■ WHAT IS NEEDED
Consider the listing below. Extract exactly the lines from the line containing "Acconsento all'informativa sulla" to the line containing "DOMANDA DI SICUREZZA", both included.

──────── RECORDS SHOWN

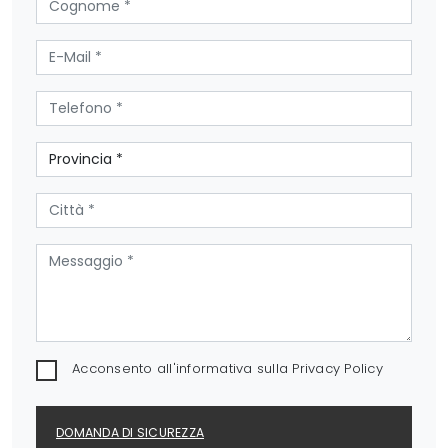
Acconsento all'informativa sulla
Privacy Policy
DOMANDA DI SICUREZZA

────────────────
──────── RECORDS SHOWN

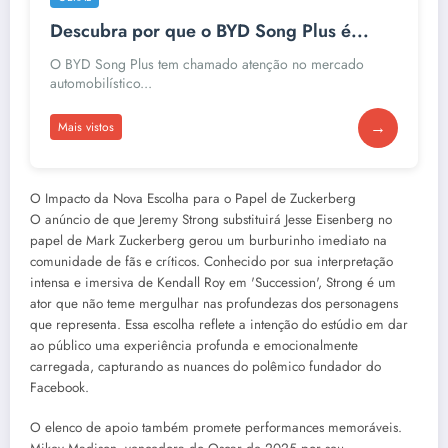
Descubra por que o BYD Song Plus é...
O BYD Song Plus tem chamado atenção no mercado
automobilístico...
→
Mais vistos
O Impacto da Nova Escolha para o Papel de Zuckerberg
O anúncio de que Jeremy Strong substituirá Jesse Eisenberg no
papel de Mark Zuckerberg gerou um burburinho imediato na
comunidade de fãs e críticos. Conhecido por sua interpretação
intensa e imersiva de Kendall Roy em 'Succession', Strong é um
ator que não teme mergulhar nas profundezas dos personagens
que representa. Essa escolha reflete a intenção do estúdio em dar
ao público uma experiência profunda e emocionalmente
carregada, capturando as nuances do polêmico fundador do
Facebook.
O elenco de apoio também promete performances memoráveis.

────────────────
──────── RECORDS SHOWN

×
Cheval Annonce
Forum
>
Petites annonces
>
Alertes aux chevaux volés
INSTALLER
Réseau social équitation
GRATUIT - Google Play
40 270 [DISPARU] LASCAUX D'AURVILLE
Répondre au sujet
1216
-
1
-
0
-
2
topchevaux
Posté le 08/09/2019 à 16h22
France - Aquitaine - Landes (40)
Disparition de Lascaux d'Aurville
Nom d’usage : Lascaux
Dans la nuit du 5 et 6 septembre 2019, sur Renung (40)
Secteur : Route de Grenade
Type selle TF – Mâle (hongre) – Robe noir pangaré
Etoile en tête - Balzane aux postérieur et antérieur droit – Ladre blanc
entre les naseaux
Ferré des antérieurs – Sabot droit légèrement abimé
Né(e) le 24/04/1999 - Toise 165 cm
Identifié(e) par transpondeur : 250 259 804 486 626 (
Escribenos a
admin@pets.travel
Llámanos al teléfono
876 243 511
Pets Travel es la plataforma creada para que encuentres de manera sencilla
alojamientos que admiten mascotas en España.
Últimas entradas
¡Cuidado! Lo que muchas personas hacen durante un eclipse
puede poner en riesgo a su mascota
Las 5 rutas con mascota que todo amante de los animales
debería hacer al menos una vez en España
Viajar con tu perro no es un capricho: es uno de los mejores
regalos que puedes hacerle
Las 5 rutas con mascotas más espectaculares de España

────────────────

■ ANSWER TO THE PROBLEM
Acconsento all'informativa sulla
Privacy Policy
DOMANDA DI SICUREZZA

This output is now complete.